Note how many lines in the material have "Teether", and give only that figure.

◆ ◆ ◆ ◆

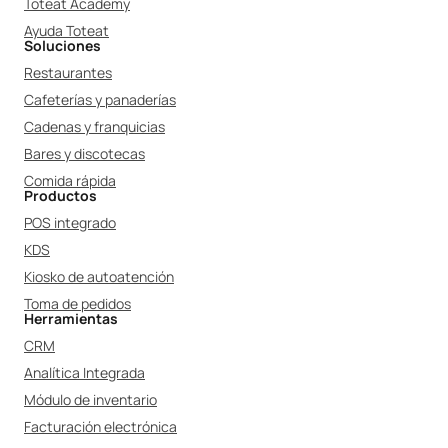
Toteat Academy
Ayuda Toteat
Soluciones
Restaurantes
Cafeterías y panaderías
Cadenas y franquicias
Bares y discotecas
Comida rápida
Productos
POS integrado
KDS
Kiosko de autoatención
Toma de pedidos
Herramientas
CRM
Analítica Integrada
Módulo de inventario
Facturación electrónica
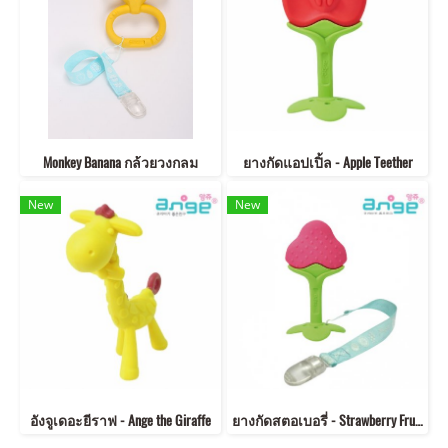
Monkey Banana กล้วยวงกลม
ยางกัดแอปเปิ้ล - Apple Teether
New
New
อังจูเดอะยีราฟ - Ange the Giraffe
ยางกัดสตอเบอรี่ - Strawberry Fruit Teether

◆ ◆ ◆ ◆

Task result
2